A simplified system could vastly improve the total value of donations that could be made tax-effective. The current total (adding the 2007 figure for PAYE-donors to the 2005 figure for self-assessed donors) gives an indicative total of about €77m net or €120m gross. Yet we know that overall donations to charity from non-statutory sources is much higher (e.g. “Exploring the Irish fundraising landscape” reported that 960 charities alone raised over €193m from private and corporate sources – and that is just those that responded to this 2006 survey).

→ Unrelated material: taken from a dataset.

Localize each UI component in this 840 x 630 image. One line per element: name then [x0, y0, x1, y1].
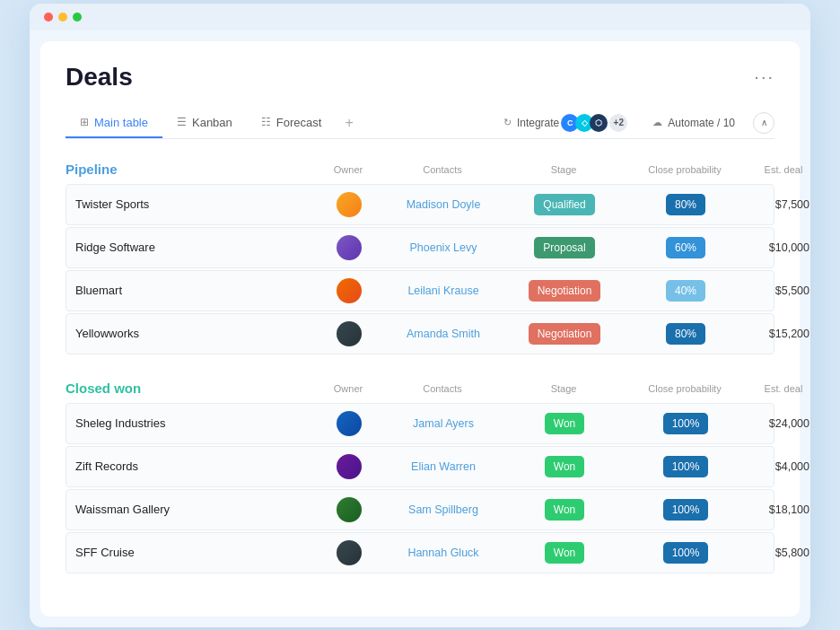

So, while tax benefits as a proportion of donations for which claims are made is high, it is low as a proportion of overall giving. Even a standard-rated relief applied at point of donation across the board, irrespective of type or size of donation, would generate more income for charities because it would greatly widen the scope of donations that could be made tax-effective – these tax benefits would leverage higher overall levels of donation, giving a double benefit to charity.
Overall, we need to widen the debate to argue for systems that:
- encourage all levels of society (individual or corporate, wealthy or less well-off) to give more;
- encourage diverse forms of donation – e.g. money, property, volunteer time;
- are simple, efficient and transparent (for charities, donors and government).